A recent article in the Washington Post exposes the rabid consistency of Congressman Markey (D-MA). He consistently ignores economics, logic, ethics and the U.S. Constitution. As someone who spends a lot of time in Massachusetts, it’s quite disappointing to see this disposition from someone like the Commonwealth’s U.S. Senate candidate, Rep. Ed Markey.
He relishes his chosen role of long-term, lead crusader against various tax deductions for American companies -- especially American-based oil companies -- though multinationals and foreign state-owned companies get those treatments when they invest in America or elsewhere. He calls those tax treatments for U.S. companies "subsidies," but they are not grants, free loans or any such thing that he loves when they go to "green" energy companies. The article misused the title of an old Dire Straits piece. It more accurately applies to Solyndra and other subsidized, failed, "green energy" companies who got "Money for Nothing," and produced exactly that.

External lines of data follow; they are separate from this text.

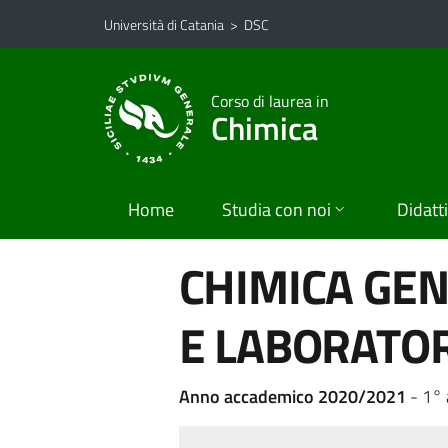
Vai al contenuto principale
Vai al menu di navigazione
Università di Catania
>
DSC
Corso di laurea in
Chimica
Home
Studia con noi
Didatt
CHIMICA GEN
E LABORATOR
Anno accademico 2020/2021
- 1°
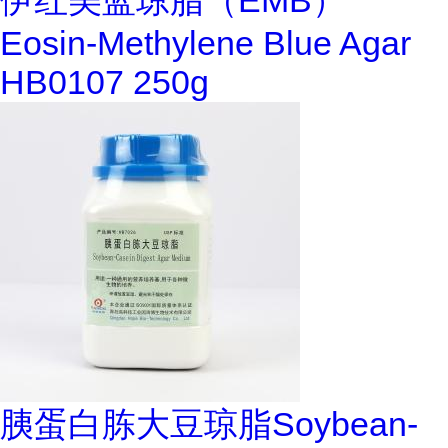
伊红美蓝琼脂（EMB）
Eosin-Methylene Blue Agar
HB0107 250g
胰蛋白胨大豆琼脂Soybean-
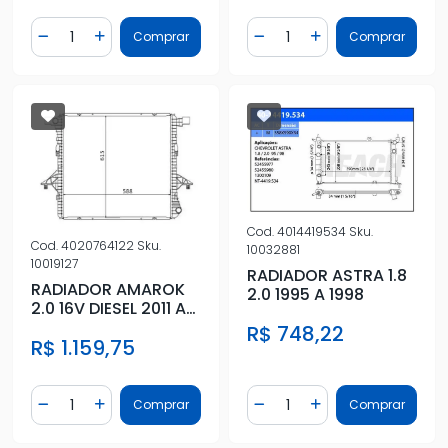
Quantidade
Quantidade
Comprar
Comprar
Diminuir Quantidade
Adicionar Quantidade
Diminuir Quantidade
Adicionar Quantidad
Cod.
4014419534
Sku.
Cod.
4020764122
Sku.
10032881
10019127
RADIADOR ASTRA 1.8
RADIADOR AMAROK
2.0 1995 A 1998
2.0 16V DIESEL 2011 A
2018
R$ 748,22
R$ 1.159,75
Quantidade
Quantidade
Comprar
Comprar
Diminuir Quantidade
Adicionar Quantidade
Diminuir Quantidade
Adicionar Quantidad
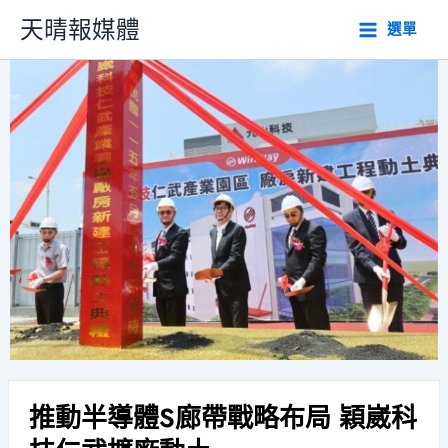
跳
天晴報媒體
選單
至
主
要
內
容
推動半導體S廊帶戰略布局 穎崴科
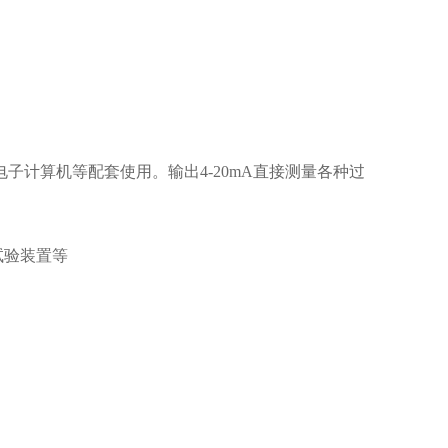
子计算机等配套使用。输出4-20mA直接测量各种过
试验装置等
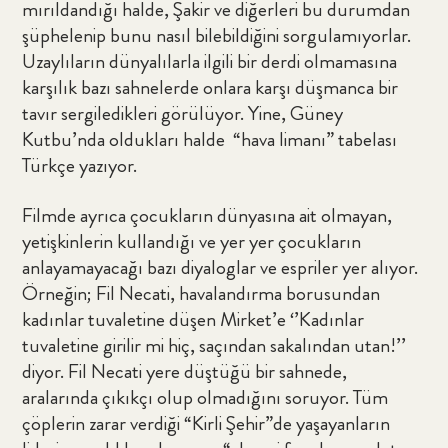
mırıldandığı halde, Şakir ve diğerleri bu durumdan
şüphelenip bunu nasıl bilebildiğini sorgulamıyorlar.
Uzaylıların dünyalılarla ilgili bir derdi olmamasına
karşılık bazı sahnelerde onlara karşı düşmanca bir
tavır sergiledikleri görülüyor. Yine, Güney
Kutbu’nda oldukları halde “hava limanı” tabelası
Türkçe yazıyor.
Filmde ayrıca çocukların dünyasına ait olmayan,
yetişkinlerin kullandığı ve yer yer çocukların
anlayamayacağı bazı diyaloglar ve espriler yer alıyor.
Örneğin; Fil Necati, havalandırma borusundan
kadınlar tuvaletine düşen Mirket’e ‘’Kadınlar
tuvaletine girilir mi hiç, saçından sakalından utan!’’
diyor. Fil Necati yere düştüğü bir sahnede,
aralarında çıkıkçı olup olmadığını soruyor. Tüm
çöplerin zarar verdiği “Kirli Şehir”de yaşayanların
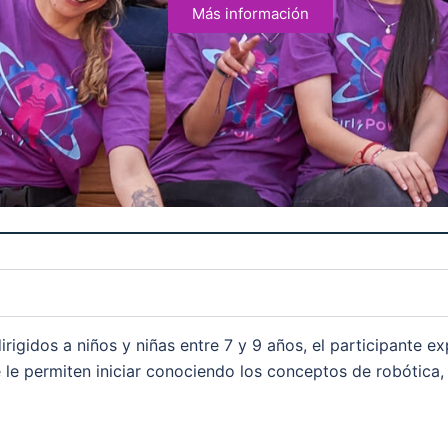
Más información
dirigidos a niños y niñas entre 7 y 9 años, el participante 
 le permiten iniciar conociendo los conceptos de robótica, 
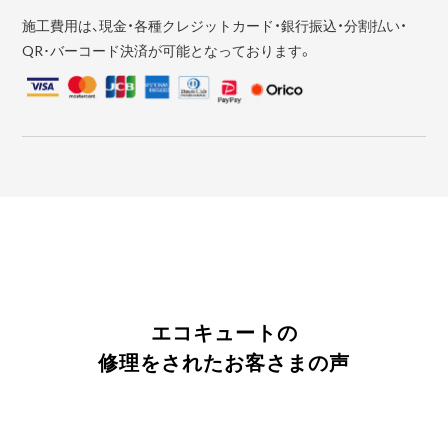
施工費用は、現金・各種クレジットカード・銀行振込・分割払い・
QR･バーコード決済が可能となっております。
エコキュートの
修理をされたお客さまの声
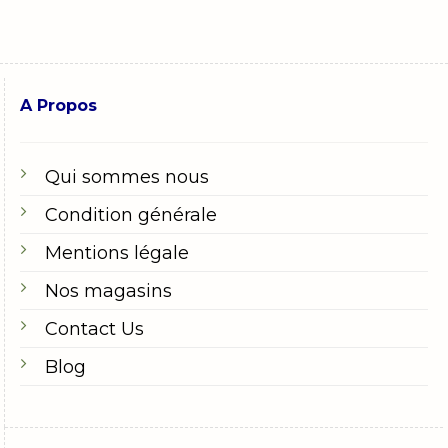
A Propos
Qui sommes nous
Condition générale
Mentions légale
Nos magasins
Contact Us
Blog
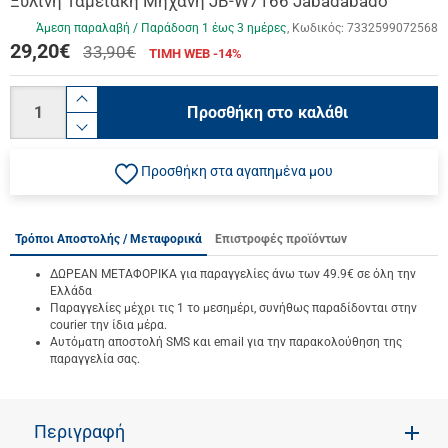
Ξύλινη Ταμειακή Μηχανή JB-W7166 Jabadabado
Άμεση παραλαβή / Παράδoση 1 έως 3 ημέρες
Κωδικός:
7332599072568
29,20
€
33,90€
ΤΙΜΗ WEB -14%
Ποσότητα
product.increase.quantity
Προσθήκη στο καλάθι
product.decrease.quantity
Προσθήκη στα αγαπημένα μου
Τρόποι Αποστολής / Μεταφορικά
Επιστροφές προϊόντων
ΔΩΡΕΑΝ ΜΕΤΑΦΟΡΙΚΑ για παραγγελίες άνω των 49.9€ σε όλη την
Ελλάδα
Παραγγελίες μέχρι τις 1 το μεσημέρι, συνήθως παραδίδονται στην
courier την ίδια μέρα.
Αυτόματη αποστολή SMS και email για την παρακολούθηση της
παραγγελία σας.
Περιγραφή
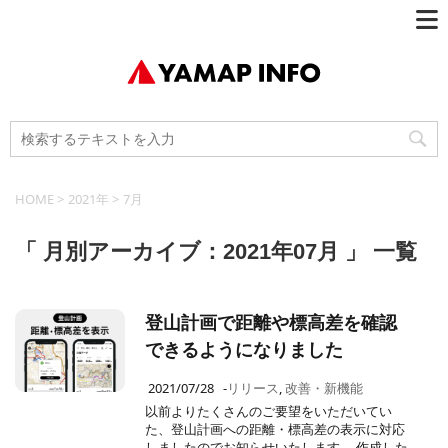
HOME
>
2021年
>
7月
「 月別アーカイブ：2021年07月 」 一覧
登山計画で距離や標高差を確認
できるようになりました
2021/07/28
-
リリース
,
改善・新機能
以前よりたくさんのご要望をいただいてい
た、登山計画への距離・標高差の表示に対応
しましたのでお知らせいたします。 作成した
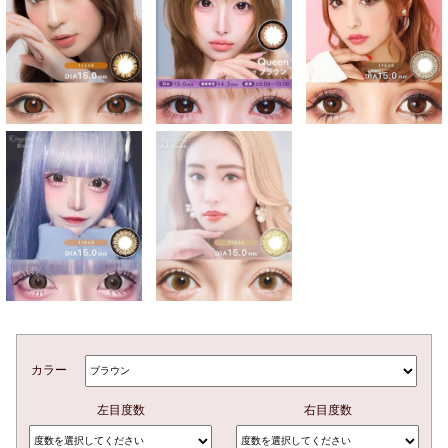
カラー
左目度数
右目度数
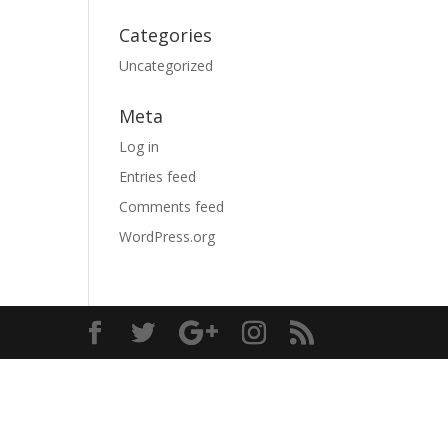
Categories
Uncategorized
Meta
Log in
Entries feed
Comments feed
WordPress.org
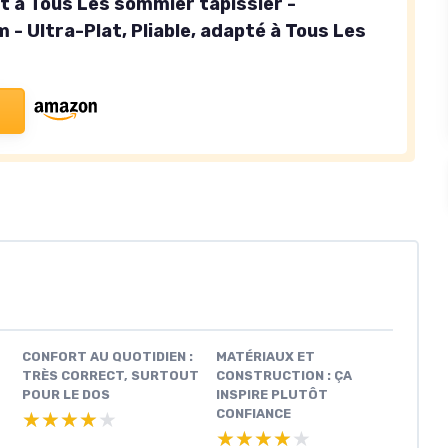
t à Tous Les sommier tapissier -
- Ultra-Plat, Pliable, adapté à Tous Les
CONFORT AU QUOTIDIEN :
MATÉRIAUX ET
TRÈS CORRECT, SURTOUT
CONSTRUCTION : ÇA
POUR LE DOS
INSPIRE PLUTÔT
CONFIANCE
★★★★★
★★★★★
★★★★★
★★★★★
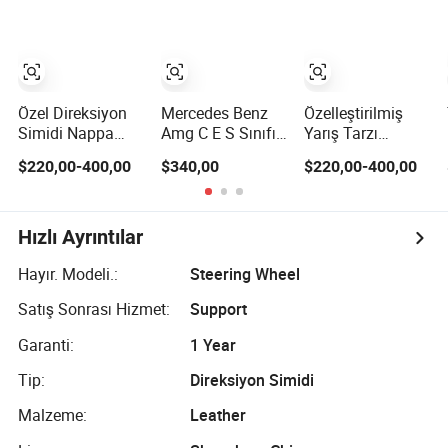
Kapağı
Modifikasyonu
Yarış Spor
Modifikasyonu
OEM/ODM
Direksiyonu
Otomobil Yarış
OEM/ODM
Özel Direksiyon
Mercedes Benz
Özelleştirilmiş
Simidi Nappa
Amg C E S Sınıfı
Yarış Tarzı
Deri Karbon Fiber
Karbon Fiber
Direksiyon Simidi
$220,00-400,00
$340,00
$220,00-400,00
Evrensel
Direksiyon Simidi
Karbon Lif Deri
Mercedes G-Sınıfı
Mercedes G-Sınıfı
Cla Gla Amg
Cla Gla Amg
Modifikasyon
Modifikasyonu
Hızlı Ayrıntılar
Otomobil Yarış
OEM/ODM
OEM/ODM
Hayır. Modeli.:
Steering Wheel
Satış Sonrası Hizmet:
Support
Garanti:
1 Year
Tip:
Direksiyon Simidi
Malzeme:
Leather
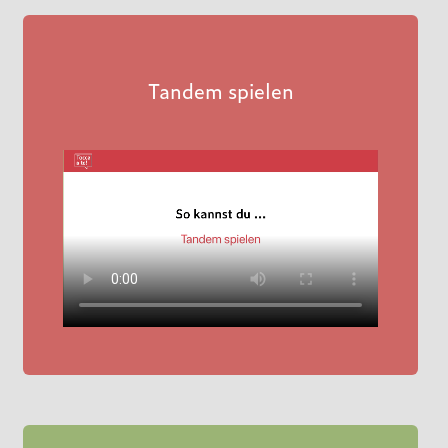
Tandem spielen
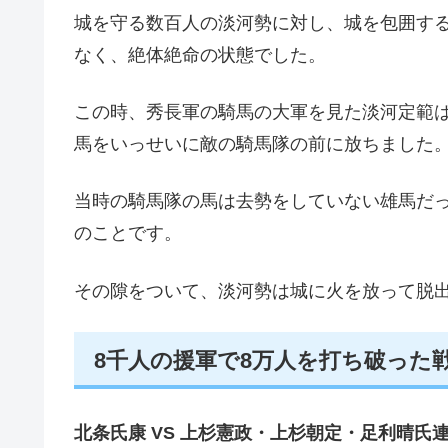
城を守る数百人の淡河勢に対し、城を包囲す
なく、絶体絶命の状態でした。
この時、秀長軍の騎馬の大軍を見た淡河定範
馬をいっせいに敵の騎馬隊の前に放ちました
当時の騎馬隊の馬は去勢をしていない雄馬だ
のことです。
その隙をついて、淡河勢は城に火を放って脱
8千人の援軍で8万人を打ち破った
北条氏康 VS 上杉憲政・上杉朝定・足利晴氏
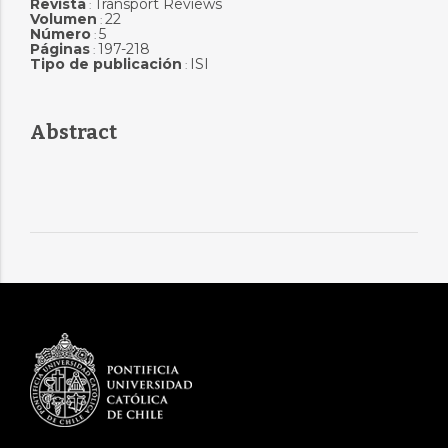
Revista
Transport Reviews
:
Volumen
22
:
Número
5
:
Páginas
197-218
:
Tipo de publicación
ISI
:
Abstract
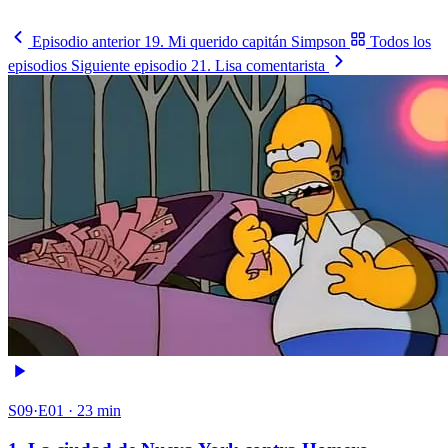
Sigue la llave
→
Episodio anterior
19. Mi querido capitán Simpson
Todos los
episodios
Siguiente episodio
21. Lisa comentarista
S09·E01 · 23 min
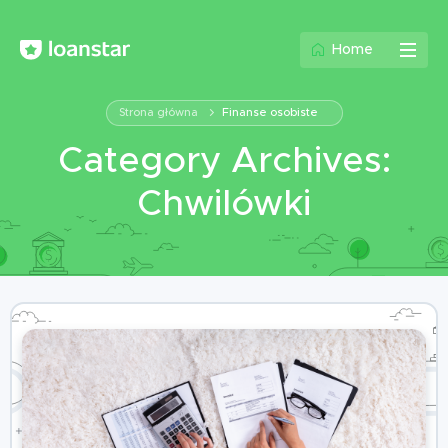
Home
Strona główna
Finanse osobiste
Category Archives:
Chwilówki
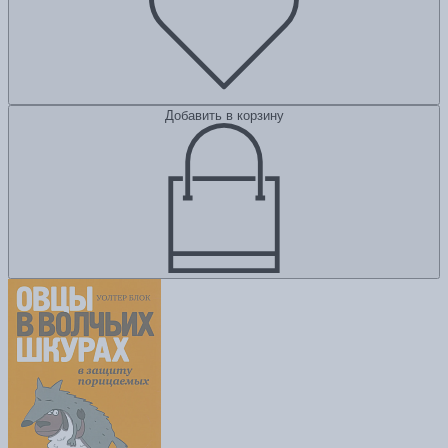
Добавить в корзину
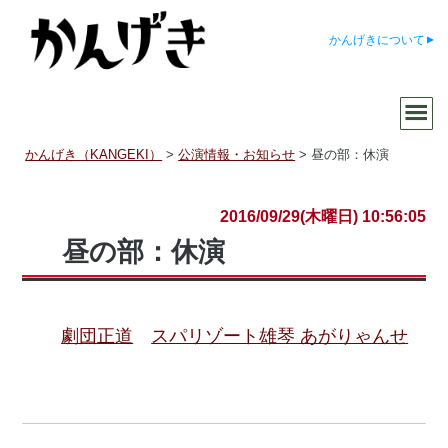
かんげきについて
かんげき（KANGEKI）
>
公演情報・お知らせ
>
昼の部：休演
2016/09/29(木曜日) 10:56:05
昼の部：休演
劇団正道
スパリゾート雄琴 あがりゃんせ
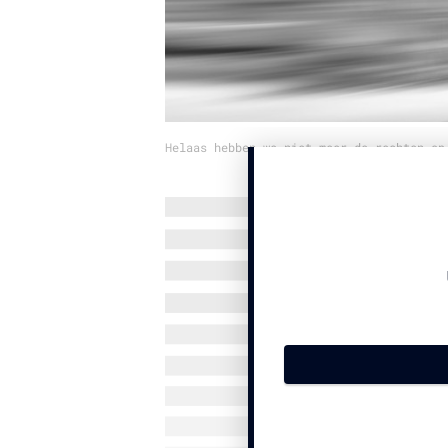
Helaas hebben we niet meer de rechten op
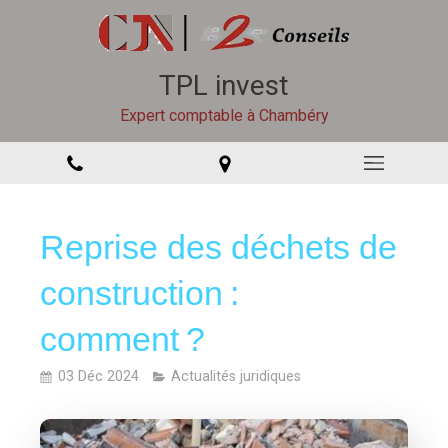
TPL invest
Expert comptable à Chambéry
Reprise des déchets de
construction :
comment ?
03 Déc 2024
Actualités juridiques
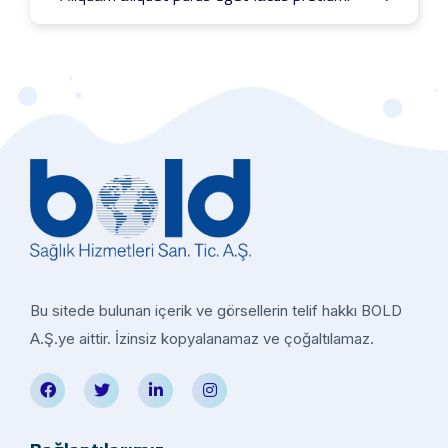
Bu sitede bulunan içerik ve görsellerin telif hakkı BOLD
A.Ş.ye aittir. İzinsiz kopyalanamaz ve çoğaltılamaz.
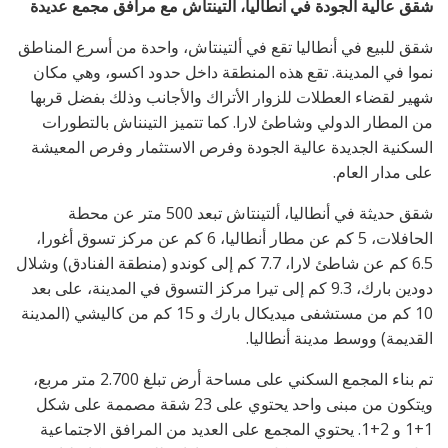
شقق عالية الجودة في أنطاليا، ألتينتاش مع مرافق مجمع عديدة
شقق للبيع في أنطاليا تقع في ألتينتاش، واحدة من أسرع المناطق
نموا في المدينة. تقع هذه المنطقة داخل حدود اكسو، وهي مكان
شهير لقضاء العطلات للزوار الأتراك والأجانب وذلك بفضل قربها
من المطار الدولي وشاطئ لارا. كما تتميز التينناش بالتطورات
السكنية الجديدة عالية الجودة وفرص الاستثمار وفرص المعيشة
على مدار العام.
شقق حديثة في أنطاليا، ألتينتاش تبعد 500 متر عن محطة
الحافلات، 5 كم عن مطار أنطاليا، 6 كم عن مركز تسوق أغورا،
6.5 كم عن شاطئ لارا، 7.7 كم إلى كوندو (منطقة الفنادق) وشلال
دودين بارك، 9.3 كم إلى تيرا مركز التسوق في المدينة، على بعد
10 كم من مستشفى ميديكال بارك و 15 كم من كاليشي (المدينة
القديمة) ووسط مدينة أنطاليا.
تم بناء المجمع السكني على مساحة أرض تبلغ 2.700 متر مربع،
ويتكون من مبنى واحد يحتوي على 23 شقة مصممة على شكل
1+1 و 2+1. يحتوي المجمع على العديد من المرافق الاجتماعية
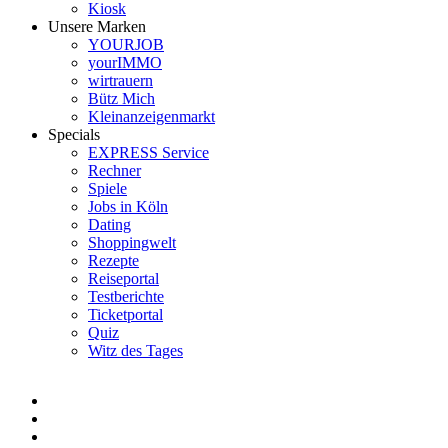
Kiosk
Unsere Marken
YOURJOB
yourIMMO
wirtrauern
Bütz Mich
Kleinanzeigenmarkt
Specials
EXPRESS Service
Rechner
Spiele
Jobs in Köln
Dating
Shoppingwelt
Rezepte
Reiseportal
Testberichte
Ticketportal
Quiz
Witz des Tages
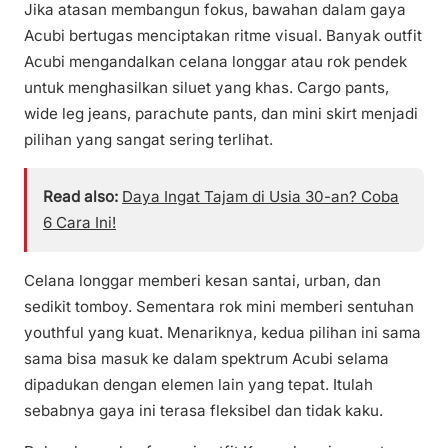
Jika atasan membangun fokus, bawahan dalam gaya
Acubi bertugas menciptakan ritme visual. Banyak outfit
Acubi mengandalkan celana longgar atau rok pendek
untuk menghasilkan siluet yang khas. Cargo pants,
wide leg jeans, parachute pants, dan mini skirt menjadi
pilihan yang sangat sering terlihat.
Read also:
Daya Ingat Tajam di Usia 30-an? Coba
6 Cara Ini!
Celana longgar memberi kesan santai, urban, dan
sedikit tomboy. Sementara rok mini memberi sentuhan
youthful yang kuat. Menariknya, kedua pilihan ini sama
sama bisa masuk ke dalam spektrum Acubi selama
dipadukan dengan elemen lain yang tepat. Itulah
sebabnya gaya ini terasa fleksibel dan tidak kaku.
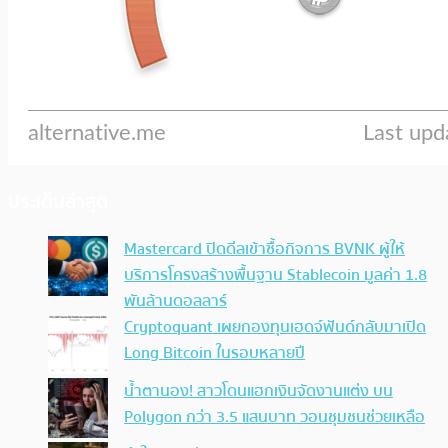
ประเด็นล่าสุด
Mastercard ปิดดีลเข้าซื้อกิจการ BVNK ผู้ให้
บริการโครงสร้างพื้นฐาน Stablecoin มูลค่า 1.8
พันล้านดอลลาร์
Cryptoquant เผยกองทุนเฮดจ์ฟันด์กลับมาเปิด
Long Bitcoin ในรอบหลายปี
น้ำตานอง! สาวโดนแฮกเงินจัดงานแต่ง บน
Polygon กว่า 3.5 แสนบาท วอนชุมชนช่วยเหลือ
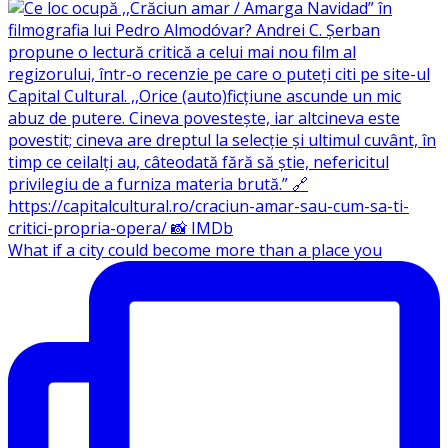
What if a city could become more than a place you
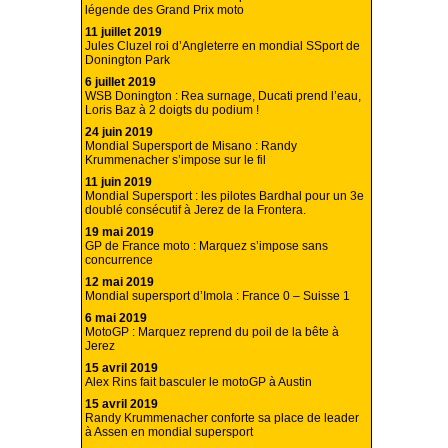
légende des Grand Prix moto
11 juillet 2019
Jules Cluzel roi d’Angleterre en mondial SSport de
Donington Park
6 juillet 2019
WSB Donington : Rea surnage, Ducati prend l’eau,
Loris Baz à 2 doigts du podium !
24 juin 2019
Mondial Supersport de Misano : Randy
Krummenacher s’impose sur le fil
11 juin 2019
Mondial Supersport : les pilotes Bardhal pour un 3e
doublé consécutif à Jerez de la Frontera.
19 mai 2019
GP de France moto : Marquez s’impose sans
concurrence
12 mai 2019
Mondial supersport d’Imola : France 0 – Suisse 1
6 mai 2019
MotoGP : Marquez reprend du poil de la bête à
Jerez
15 avril 2019
Alex Rins fait basculer le motoGP à Austin
15 avril 2019
Randy Krummenacher conforte sa place de leader
à Assen en mondial supersport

Markey consistently mislabels as subsidies, provisions of the tax code available to any and all companies that qualify through specific activities (research, paying taxes overseas, etc). Those companies that Mr. Markey consistently singles out for his smug criticism fuel and provide most of the feedstocks for multiple American companies and industries. They pay more in taxes than companies like Apple, GE and others with whom he has no apparent argument. In fact, the foreign income tax credit or the dual capacity provisions help all companies to offset our arduously arcane tax code and prevent double-taxing the American international oil companies as they compete here and abroad.
Double taxation would make U.S. companies less competitive in the global marketplace, leaving the Venezuelan and Chinese national oil companies to invest in American lands and waters, and to exploit and ravage Africa while American companies cannot compete strongly (and bring American technology and environmental awareness) to those areas.
The most recent foray of his long crusade goes back to 1995 and has never stopped. Mr. Markey voted against the Deep Water Royalty Relief Act in 1995, and is still angry that it became law. He still crusades to overturn it and collect (retroactively) the "lost" royalty revenues. Article 1, Section 9, Clause 3 of the Constitution says, “no bill of attainder or ex-post facto laws shall be passed” this was Founders attempt to ensure the “full faith and credit of the United States.” Mr. Markey, however, apparently feels it’s lawful and upright to negate contracts and laws. As justification he forever asks the wrong question ("how much royalty did we fail to collect?") rather than the logical one -- "did the law do what it was intended to do -- increase oil production in difficult areas?"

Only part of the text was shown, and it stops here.